I didn’t spend much time in the baby aisle of Woolworth’s before April 23rd, but since then I’ve been making up for lost time. You see, one month ago today my wife and I had our first child. It’s been an amazing four weeks and on the eve of me going back to work I thought I’d pull together a quick piece on something I’ve noticed; Woolworths has the baby aisle all wrong!
Babies go through a ton of products. If it isn’t newborn diapers with 3D Ultraabsorb technology (actually a product), then you need creams and ointments or bottles and clothes. However, the way that Woolworths presents and groups its vast array of baby products by product and brand is completely wrong. I’m all for a product orientated display strategy. When I bought my MacBook I wanted to see only the MacBooks lined up beside each other, and nothing else. That way I could compare the memory options, etc versus the costs, and weigh up my need-to-have’s with the nice-to-have’s. However, with a child I don’t need to compare the 5 stages of single product for every purchase. My kid is a newborn, so I only need things for newborns. Yet, Woolworths displays its products using product-brand groups; meaning the diapers are all together and broken down by brands, then all the ointments are all together, etc…This means, I have to sort through product after product to find the things that my kid can use and end up missing half of the things I could be impulsively buying.
In my opinion, this is the wrong approach and I bet it means Woolworths misses out on a lot of money over the life of a baby. You see, as a parent I need a customer-centric display strategy based on the stage of my child. My child is 4 weeks old so I want a clearly labeled ‘newborn’ section that has every item relevant to him and the specific stage he’s in. That means diapers for newborns, ointments for newborns, clothes, bottles, bottle tops – all for newborns. Then when he’s a toddler I want to avoid the newborn stuff and be in another section that covers everything my toddler needs.
The benefits are simple:
1) Displaying baby products by need would make Woolworths more money, as shoppers impulsively buy their way through each stage of their child. (As a new father, I can tell you I’d buy anything at this point if I thought it would make him sleep longer through the night.)

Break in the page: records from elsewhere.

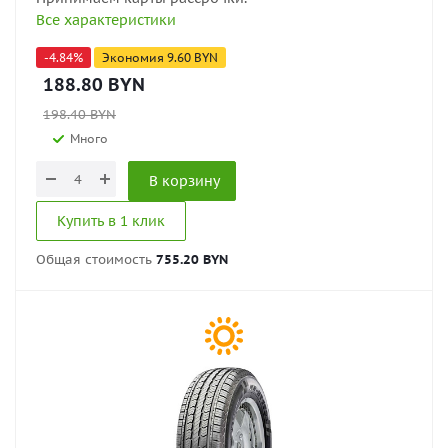
Все характеристики
-
4.84
%
Экономия
9.60
BYN
188.80
BYN
198.40
BYN
Много
В корзину
Купить в 1 клик
Общая стоимость
755.20 BYN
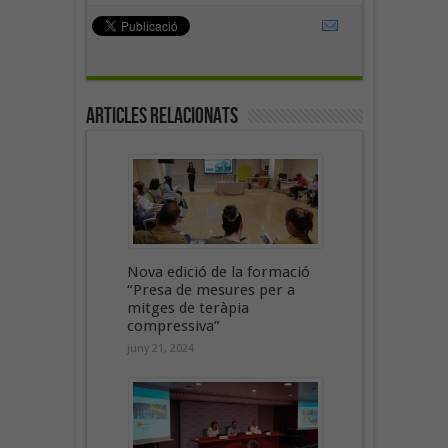
Articles Relacionats
Nova edició de la formació
“Presa de mesures per a
mitges de teràpia
compressiva”
juny 21, 2024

2) It would also connect perfectly with Woolworths wider campaign strategy, in that it would build a ‘we get you’ rapport with Australian parents.
3) Finally, as my child starts to move closer to the next ‘stage’ of products, I can side-step over and see all of the things I’ll ‘need’ in the coming months. Nothing like dangling a carrot in front of my eyes to get me socking away the money to buy it.
So, if you know someone working in the marketing department at Woolworths, send them my name and my thoughts – I’d love to spend more money there.